Is it spongy because there is no structure behind the crack or is it spongy because water has gotten into the crack and saturated the backing of the Gel Coat? Look into the crack at the backing and see if you can see signs of swelling. Also look at the Gel Coat to see if it is still attached to the backing. It appears that there is no water damage or delam, you can clean it up and seal as discussed previously. You are correct, the sealant was 3M 5200, good stuff.









As for price, it just comes down to negotiation. This is a bullet you can use to justify your offer. What price is the dealer asking?

Good Luck.

DAN


----------



## Carey (Mar 6, 2012)

If they would round the corners there would be less chance it could crack. Keystone makes the cut square though so if there is a slight pull from one corner to the other or from side to side a square corner could develop a crack very easy.

Too bad they dont round the corners then use moulding to make it square. Much less chance of a crack. Id think with all of the troubles Keystone has had they would find a way to stop this. Its really an easy fix if they would just think a bit.


----------



## N7OQ (Jun 10, 2006)

It's called Filon and it should not be used in the front or rear or anywhere there is any stress. They will most likely replace it with the some old crap. It is basically laminated cardboard with the thinnest sheet of fiberglass they can put on it. It adds no structural strength at all. Good luck on the fix I hope it doesn't came back after warranty.


----------



## Carey (Mar 6, 2012)

N7OQ said:


> It's called Filon and it should not be used in the front or rear or anywhere there is any stress. They will most likely replace it with the some old crap. It is basically laminated cardboard with the thinnest sheet of fiberglass they can put on it. It adds no structural strength at all. Good luck on the fix I hope it doesn't came back after warranty.
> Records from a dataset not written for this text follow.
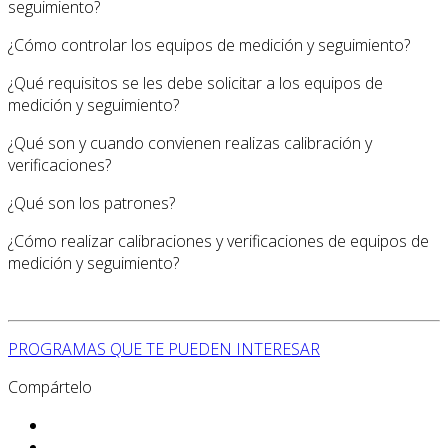
seguimiento?
¿Cómo controlar los equipos de medición y seguimiento?
¿Qué requisitos se les debe solicitar a los equipos de
medición y seguimiento?
¿Qué son y cuando convienen realizas calibración y
verificaciones?
¿Qué son los patrones?
¿Cómo realizar calibraciones y verificaciones de equipos de
medición y seguimiento?
PROGRAMAS QUE TE PUEDEN INTERESAR
Compártelo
I agree on the front. As far as the rear, I doubt they ever stop using it. So just engineer the cuts Keystone, the problem will go away.


----------



## Insomniak (Jul 7, 2006)

I had the exact same problem on the 28RSDS we just traded in a few weeks ago. I never even thought to check the forum to see if it had happened to anybody else. The cracking started about a year ago, so the trailer was about 3 years old. My solution was to slap a couple pieces of Eternabond on there and traded it in like that. The dealer didn't give it a second glance.


----------



## av8r_27 (Jul 25, 2011)

TwoElkhounds said:


> Thanks for the quick reply Dan!
> 
> I added my picture to the gallery and here is the link:
> http://www.outbackers.com/forums/uploads/1303327887/gallery_12493_3_2227.jpg
> ...


Is it spongy because there is no structure behind the crack or is it spongy because water has gotten into the crack and saturated the backing of the Gel Coat? Look into the crack at the backing and see if you can see signs of swelling. Also look at the Gel Coat to see if it is still attached to the backing. It appears that there is no water damage or delam, you can clean it up and seal as discussed previously. You are correct, the sealant was 3M 5200, good stuff.









As for price, it just comes down to negotiation. This is a bullet you can use to justify your offer. What price is the dealer asking?

Good Luck.

DAN
[/quote]

It's hard to determine if and if so, how much water has gotten into the cracks. By the color of the crack, it has been there a while. It is a 2007 model so there is no telling how long it has been there. From the sounds of things, the backing material is very flimsy to begin with so I wouldn't expect it to be resistant to my finger pushing.

Dealer is asking $14500. Seems high to me. This is my first time looking at a TT so not sure how much markup the dealer added. Everything else looks good and working.

Thanks again for the advice and information!


----------